Modibbo Adama Federal University of Technology, Yola is a public research university in Girei, a town in  Adamawa State, Northeastern Nigeria. It is one of the four federal technology universities established with the sole purpose of advancing science-based research. The university has been accredited by the National Universities Commission. The university offers associate's, bachelor's, master's, and PhD degrees. The Vice Chancellor is Abdullahi Liman Tukur.

In 1984, the University was merged to University of Maiduguri , and it  became the  Modibbo Adama Campus (MACUM). Federal University of Technology, Yola. Once again, the university was demerged and given complete autonomy in 1988. The university's name was changed to Modibbo Adama University of Technology, (MAUTECH) Yola in 2011 with the approval of the then- current President and Commander in Chief, Dr. Goodluck Ebele Jonathan, GCFR, and it became effective on October 1st of that year.

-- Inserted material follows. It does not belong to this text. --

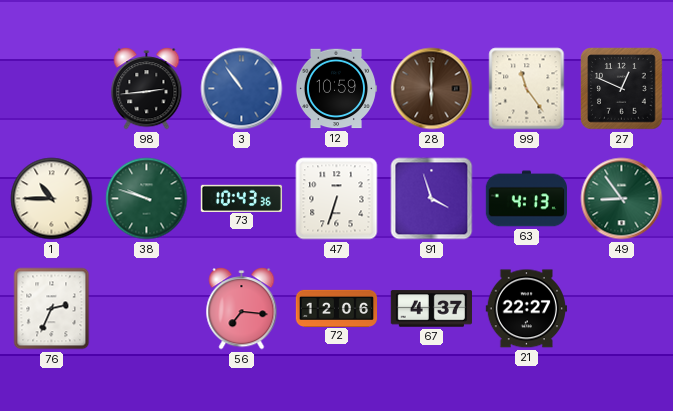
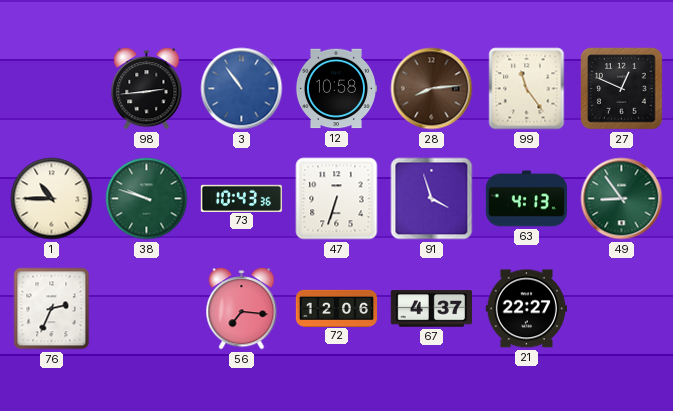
12: 10:59 -> 10:58
28: 6:00 -> 8:14
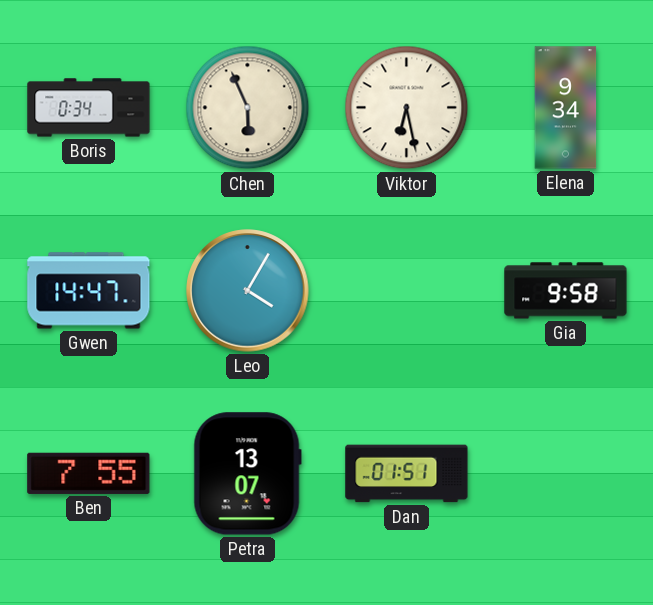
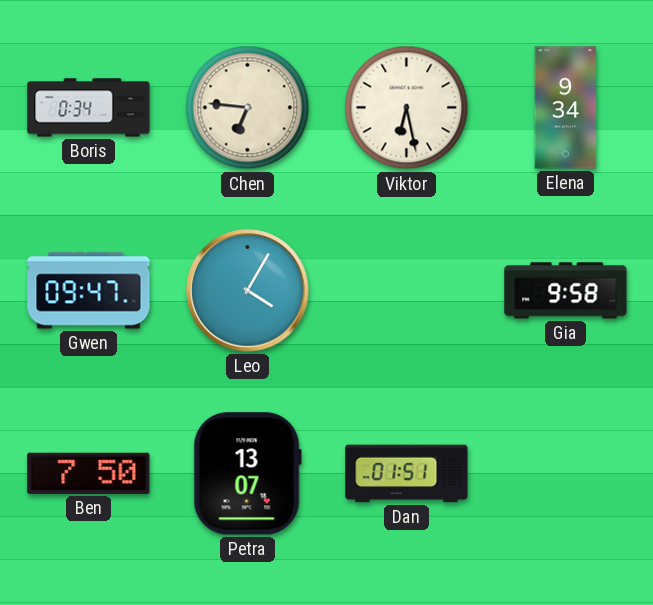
Chen: 5:56 -> 6:46
Gwen: 14:47 -> 09:47
Ben: 7:55 -> 7:50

The university offers undergraduate and graduate degrees in seven schools, including the School of Agriculture and Agricultural Technology (SAAT), the School of Environmental Science (SES), the School of Management and Information Technology (SMIT), the School of Pure and Applied Sciences (SPAS), the School of Engineering and Engineering Technology (SEET), the School of Technology and Science Education (STSE), and the School of Postgraduate Studies (SPGS).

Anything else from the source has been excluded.